▶ TASK TO CARRY OUT:
Since only the text is wanted, print every entry below exactly and omit the images.

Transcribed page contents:
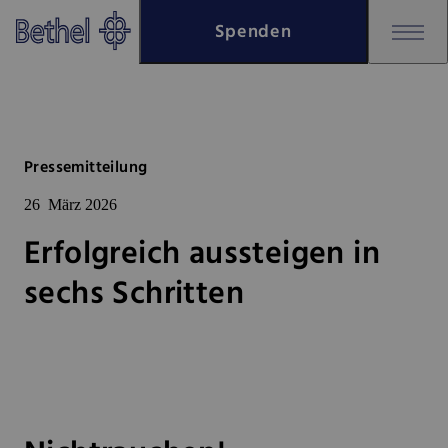
Zum Hauptinhalt springen
Spenden
Zur Fußzeile springen
Bethel - Erfolgreich aussteigen i
Pressemitteilung
26
März 2026
Erfolgreich aussteigen in
sechs Schritten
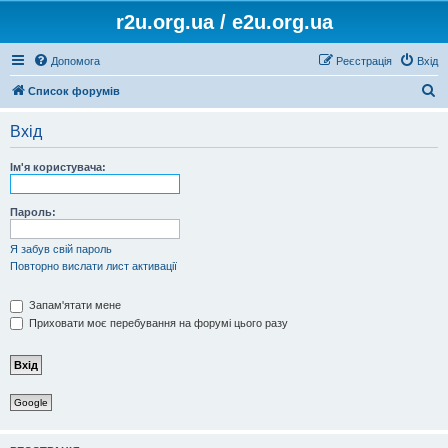
r2u.org.ua / e2u.org.ua
Допомога
Реєстрація
Вхід
П
Список форумів
о
Вхід
ш
у
Ім'я користувача:
к
Пароль:
Я забув свій пароль
Повторно вислати лист активації
Запам'ятати мене
Приховати моє перебування на форумі цього разу
Google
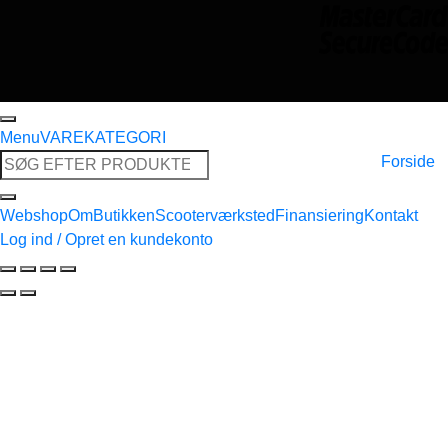
Menu
VAREKATEGORI
Søg
Forside
efter:
Webshop
Om
Butikken
Scooterværksted
Finansiering
Kontakt
Log ind / Opret en kundekonto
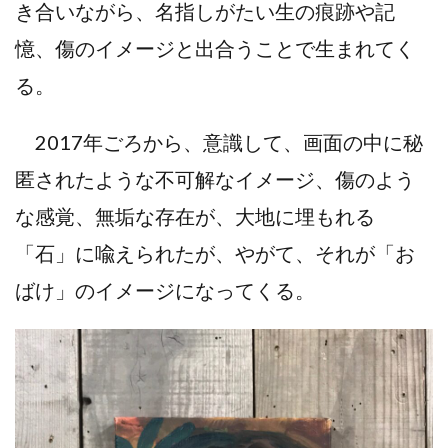
き合いながら、名指しがたい生の痕跡や記
憶、傷のイメージと出合うことで生まれてく
る。
2017年ごろから、意識して、画面の中に秘
匿されたような不可解なイメージ、傷のよう
な感覚、無垢な存在が、大地に埋もれる
「石」に喩えられたが、やがて、それが「お
ばけ」のイメージになってくる。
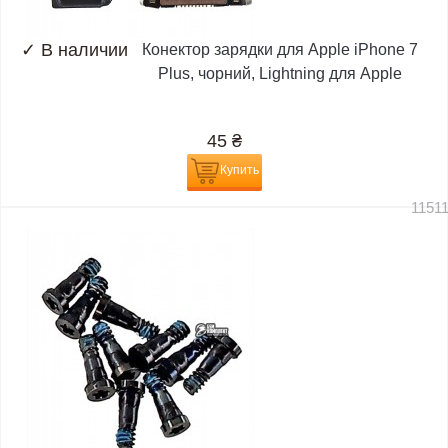
✓
В наличии
Конектор зарядки для Apple iPhone 7
Plus, чорний, Lightning для Apple
45
₴
Купить
1151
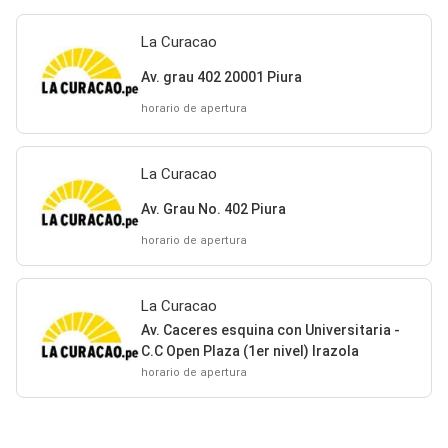
La Curacao
Av. grau 402 20001 Piura
horario de apertura
La Curacao
Av. Grau No. 402 Piura
horario de apertura
La Curacao
Av. Caceres esquina con Universitaria -
C.C Open Plaza (1er nivel) Irazola
horario de apertura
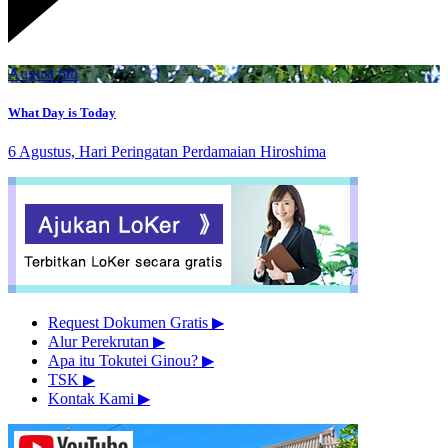
August 6th
What Day is Today
6 Agustus, Hari Peringatan Perdamaian Hiroshima
Request Dokumen Gratis
▶︎
Alur Perekrutan
▶︎
Apa itu Tokutei Ginou?
▶︎
TSK
▶︎
Kontak Kami
▶︎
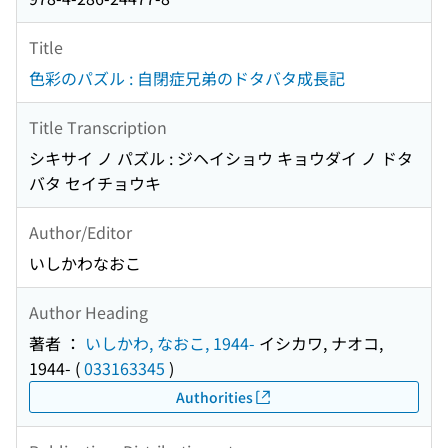
Title
色彩のパズル : 自閉症兄弟のドタバタ成長記
Title Transcription
シキサイ ノ パズル : ジヘイショウ キョウダイ ノ ドタ
バタ セイチョウキ
Author/Editor
いしかわなおこ
Author Heading
著者 ：
いしかわ, なおこ, 1944-
イシカワ, ナオコ,
1944-
(
033163345
)
Authorities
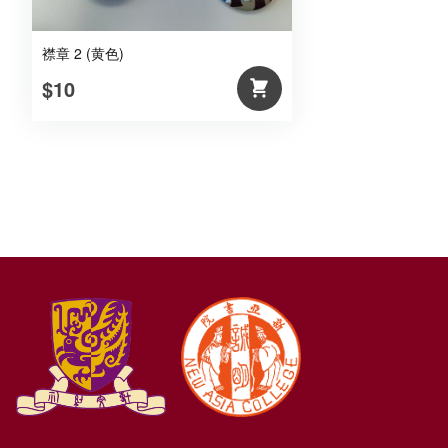
襟章 2 (黄色)
$10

▶ WRITTEN ANSWER:
Zum Hauptinhalt springen
Spenden
Zur Fußzeile springen
Bethel - Erfolgreich aussteigen i
Pressemitteilung
26
März 2026
Erfolgreich aussteigen in
sechs Schritten
r2u.org.ua / e2u.org.ua
Допомога
Реєстрація
Вхід
П
Список форумів
о
Вхід
ш
у
Ім'я користувача:
к
Пароль:
Я забув свій пароль
Повторно вислати лист активації
Запам'ятати мене
Приховати моє перебування на форумі цього разу
Google
Menu
VAREKATEGORI
Søg
Forside
efter:
Webshop
Om
Butikken
Scooterværksted
Finansiering
Kontakt
Log ind / Opret en kundekonto
き合いながら、名指しがたい生の痕跡や記
憶、傷のイメージと出合うことで生まれてく
る。
2017年ごろから、意識して、画面の中に秘
匿されたような不可解なイメージ、傷のよう
な感覚、無垢な存在が、大地に埋もれる
「石」に喩えられたが、やがて、それが「お
ばけ」のイメージになってくる。
✓
В наличии
Конектор зарядки для Apple iPhone 7
Plus, чорний, Lightning для Apple
45
₴
Купить
1151
La Curacao
Av. grau 402 20001 Piura
horario de apertura
La Curacao
Av. Grau No. 402 Piura
horario de apertura
La Curacao
Av. Caceres esquina con Universitaria -
C.C Open Plaza (1er nivel) Irazola
horario de apertura
August 6th
What Day is Today
6 Agustus, Hari Peringatan Perdamaian Hiroshima
Request Dokumen Gratis
▶︎
Alur Perekrutan
▶︎
Apa itu Tokutei Ginou?
▶︎
TSK
▶︎
Kontak Kami
▶︎
Title
色彩のパズル : 自閉症兄弟のドタバタ成長記
Title Transcription
シキサイ ノ パズル : ジヘイショウ キョウダイ ノ ドタ
バタ セイチョウキ
Author/Editor
いしかわなおこ
Author Heading
著者 ：
いしかわ, なおこ, 1944-
イシカワ, ナオコ,
1944-
(
033163345
)
Authorities
襟章 2 (黄色)
$10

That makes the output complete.